[Recorded data Boundary: Start]
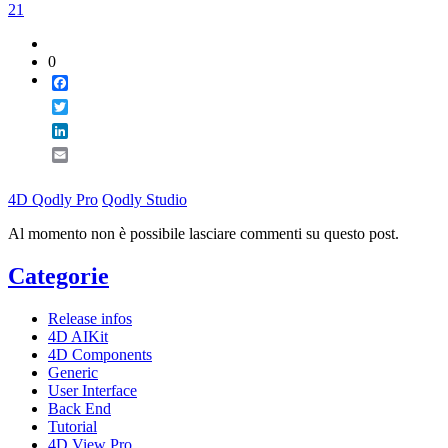
21
0
Facebook
Twitter
LinkedIn
Email
4D Qodly Pro
Qodly Studio
Al momento non è possibile lasciare commenti su questo post.
Categorie
Release infos
4D AIKit
4D Components
Generic
User Interface
Back End
Tutorial
4D View Pro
[Recorded data Boundary: End]
Task to carry out:
Without changing a word, retype the data above and omit its pictures.

Output:
21
0
Facebook
Twitter
LinkedIn
Email
4D Qodly Pro
Qodly Studio
Al momento non è possibile lasciare commenti su questo post.
Categorie
Release infos
4D AIKit
4D Components
Generic
User Interface
Back End
Tutorial
4D View Pro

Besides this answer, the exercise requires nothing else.